If the Florida government wanted to protect children, it would not focus its efforts on social media access; it would start with large-scale issues affecting teenagers. It would ensure mental health resources funding in every school, provide more free tutors to improve socioeconomic gaps between students, and stop weakening child labor laws. In fact, if the government cared about mental health problems that may be related to social media, it would require education on proper social media usage in elementary schools and restrict companies that produce addictive products from advertising to children online.
Our Constitution wouldn’t have been ratified if not for the Bill of Rights, chief among them the First Amendment. While many immediately (and rightfully) associate the restriction of social media with our freedom of speech, we believe it also restricts another First Amendment right: our freedom of assembly.

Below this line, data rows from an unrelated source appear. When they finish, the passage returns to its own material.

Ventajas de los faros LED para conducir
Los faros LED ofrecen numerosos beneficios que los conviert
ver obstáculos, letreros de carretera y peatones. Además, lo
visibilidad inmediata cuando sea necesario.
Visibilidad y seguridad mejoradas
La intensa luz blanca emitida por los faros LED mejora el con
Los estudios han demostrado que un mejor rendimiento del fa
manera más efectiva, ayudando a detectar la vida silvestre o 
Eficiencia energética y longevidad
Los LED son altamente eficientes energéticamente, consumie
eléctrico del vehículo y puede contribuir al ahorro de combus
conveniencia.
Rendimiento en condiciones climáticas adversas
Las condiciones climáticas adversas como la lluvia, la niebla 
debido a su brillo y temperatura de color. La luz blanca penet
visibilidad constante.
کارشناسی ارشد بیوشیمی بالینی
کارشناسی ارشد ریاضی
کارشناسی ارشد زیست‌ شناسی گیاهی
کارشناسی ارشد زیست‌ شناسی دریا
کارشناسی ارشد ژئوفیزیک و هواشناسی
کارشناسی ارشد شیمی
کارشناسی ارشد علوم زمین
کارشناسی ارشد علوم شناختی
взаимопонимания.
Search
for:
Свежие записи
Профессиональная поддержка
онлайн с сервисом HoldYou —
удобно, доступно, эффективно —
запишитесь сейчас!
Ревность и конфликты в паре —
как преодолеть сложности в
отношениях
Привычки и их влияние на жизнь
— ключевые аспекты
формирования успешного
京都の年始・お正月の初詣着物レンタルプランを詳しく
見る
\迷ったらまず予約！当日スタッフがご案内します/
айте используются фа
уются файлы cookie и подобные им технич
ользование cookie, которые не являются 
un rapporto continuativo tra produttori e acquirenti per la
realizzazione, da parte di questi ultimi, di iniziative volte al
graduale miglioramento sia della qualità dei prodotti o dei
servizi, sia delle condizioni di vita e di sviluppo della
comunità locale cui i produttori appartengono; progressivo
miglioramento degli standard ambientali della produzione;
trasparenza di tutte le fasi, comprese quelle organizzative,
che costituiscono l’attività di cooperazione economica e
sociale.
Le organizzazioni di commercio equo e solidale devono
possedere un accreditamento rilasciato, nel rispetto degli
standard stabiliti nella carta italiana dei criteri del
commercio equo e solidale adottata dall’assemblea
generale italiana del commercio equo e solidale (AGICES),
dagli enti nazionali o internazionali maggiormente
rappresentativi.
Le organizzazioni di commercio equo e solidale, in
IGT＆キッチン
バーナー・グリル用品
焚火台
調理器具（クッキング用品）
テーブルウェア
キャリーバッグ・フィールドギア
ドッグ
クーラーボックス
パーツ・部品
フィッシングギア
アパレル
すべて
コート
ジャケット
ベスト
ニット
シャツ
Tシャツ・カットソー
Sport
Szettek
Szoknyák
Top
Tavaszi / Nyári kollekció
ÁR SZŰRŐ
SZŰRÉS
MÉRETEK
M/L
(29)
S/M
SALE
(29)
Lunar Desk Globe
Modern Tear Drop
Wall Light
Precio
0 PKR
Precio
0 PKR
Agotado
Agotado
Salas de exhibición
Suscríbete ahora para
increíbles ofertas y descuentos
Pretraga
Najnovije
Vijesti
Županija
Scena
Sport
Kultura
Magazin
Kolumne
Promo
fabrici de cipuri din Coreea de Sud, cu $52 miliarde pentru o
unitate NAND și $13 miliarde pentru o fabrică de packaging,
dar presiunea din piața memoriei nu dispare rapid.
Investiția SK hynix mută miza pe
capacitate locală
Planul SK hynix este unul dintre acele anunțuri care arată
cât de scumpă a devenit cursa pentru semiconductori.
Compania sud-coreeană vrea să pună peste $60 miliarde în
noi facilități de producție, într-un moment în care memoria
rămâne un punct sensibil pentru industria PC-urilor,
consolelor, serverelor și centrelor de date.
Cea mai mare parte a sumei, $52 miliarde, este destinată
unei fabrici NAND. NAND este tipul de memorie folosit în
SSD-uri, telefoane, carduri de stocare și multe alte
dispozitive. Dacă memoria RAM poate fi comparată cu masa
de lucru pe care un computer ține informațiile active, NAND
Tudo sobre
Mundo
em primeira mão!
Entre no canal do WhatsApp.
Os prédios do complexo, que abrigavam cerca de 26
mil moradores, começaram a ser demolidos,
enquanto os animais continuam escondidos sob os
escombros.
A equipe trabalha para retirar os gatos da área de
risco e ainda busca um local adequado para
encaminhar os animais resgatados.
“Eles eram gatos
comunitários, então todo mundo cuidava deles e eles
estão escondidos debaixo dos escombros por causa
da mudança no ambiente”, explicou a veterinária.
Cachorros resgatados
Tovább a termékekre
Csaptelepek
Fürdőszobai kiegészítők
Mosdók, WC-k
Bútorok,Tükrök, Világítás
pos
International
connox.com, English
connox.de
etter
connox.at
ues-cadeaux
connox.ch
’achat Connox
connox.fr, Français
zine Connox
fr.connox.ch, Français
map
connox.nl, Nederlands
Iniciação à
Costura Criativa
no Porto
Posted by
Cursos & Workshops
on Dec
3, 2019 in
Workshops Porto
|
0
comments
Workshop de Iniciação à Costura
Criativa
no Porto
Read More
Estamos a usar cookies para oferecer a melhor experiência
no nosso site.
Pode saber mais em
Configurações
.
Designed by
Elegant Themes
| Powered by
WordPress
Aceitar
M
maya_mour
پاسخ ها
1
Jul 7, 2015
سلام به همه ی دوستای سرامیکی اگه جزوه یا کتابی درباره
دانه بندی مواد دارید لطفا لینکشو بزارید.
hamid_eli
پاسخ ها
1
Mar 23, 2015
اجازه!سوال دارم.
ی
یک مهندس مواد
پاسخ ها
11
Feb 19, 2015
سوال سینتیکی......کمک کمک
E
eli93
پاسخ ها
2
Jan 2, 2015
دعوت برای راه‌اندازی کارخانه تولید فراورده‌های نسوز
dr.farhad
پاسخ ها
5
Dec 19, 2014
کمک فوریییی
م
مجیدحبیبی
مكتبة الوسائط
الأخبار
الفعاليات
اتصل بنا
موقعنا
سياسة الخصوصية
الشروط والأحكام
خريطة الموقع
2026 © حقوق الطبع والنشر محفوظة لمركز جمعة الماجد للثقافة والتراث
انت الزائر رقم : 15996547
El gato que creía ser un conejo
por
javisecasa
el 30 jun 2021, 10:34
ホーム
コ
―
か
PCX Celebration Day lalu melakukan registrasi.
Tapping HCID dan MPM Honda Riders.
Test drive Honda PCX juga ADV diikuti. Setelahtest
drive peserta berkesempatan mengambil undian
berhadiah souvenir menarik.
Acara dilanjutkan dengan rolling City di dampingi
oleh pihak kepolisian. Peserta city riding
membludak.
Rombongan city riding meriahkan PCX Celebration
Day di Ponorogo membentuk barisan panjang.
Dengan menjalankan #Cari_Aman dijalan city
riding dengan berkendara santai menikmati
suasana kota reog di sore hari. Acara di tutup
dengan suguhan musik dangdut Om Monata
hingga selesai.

When we were isolated during the COVID-19 pandemic, our generation turned to social media to spread our views. At the time, that meant expressing our thoughts about the upcoming 2020 election and police brutality. Messages spread on social media platforms eventually progressed to in-person protests — and there is a possibility of that happening again. But even when we do not physically protest after a message is spread on social media, a simple post allows us to come together under the same beliefs with the comment section serving as a virtual rally.
Although the bill went into effect at the beginning of this year, it cannot be enforced yet. The government cannot take action until a court case led by the Computer and Communications Industry Association and NetChoice against former Florida Attorney General and current Florida Senator Ashley Moody is resolved. If the court rules in favor of Moody, the state will enforce the bill, deactivating minors’ social media accounts. In doing so, they take away the rights of those 13 and under to connect, share their voices, and learn.
We hope the court rules in favor of the plaintiffs, but we cannot influence the outcome of this court case. But there is something we can do: those of us who are old enough to legally use social media must keep using it to learn. We must engage in thoughtful dialogue on social media, not just using it to buttress our views but to open our eyes to new perspectives — no matter what end of the political spectrum they fall on.
It is the responsibility of us older students to take the political and social education from the platforms we spend on average almost five hours a day on and share it with our younger counterparts, presenting it in an offline format and still allowing open forums for conversation. Create clubs centered around political discussion that offer acceptance for all views, allowing people to present facts along with opinions at each meeting. Share what you learned from social media in a short synopsis for your younger friends to read. Listen and send podcasts, news clips, and informational photos; fact-check everything.
As for the younger students who may have their freedoms taken away, it might not be as easy, but you need to stay educated. You need to keep the spirit of political engagement alive inside of you. We do not care how liberal or conservative you are, as long as you learn and speak up while backing your claims with evidence.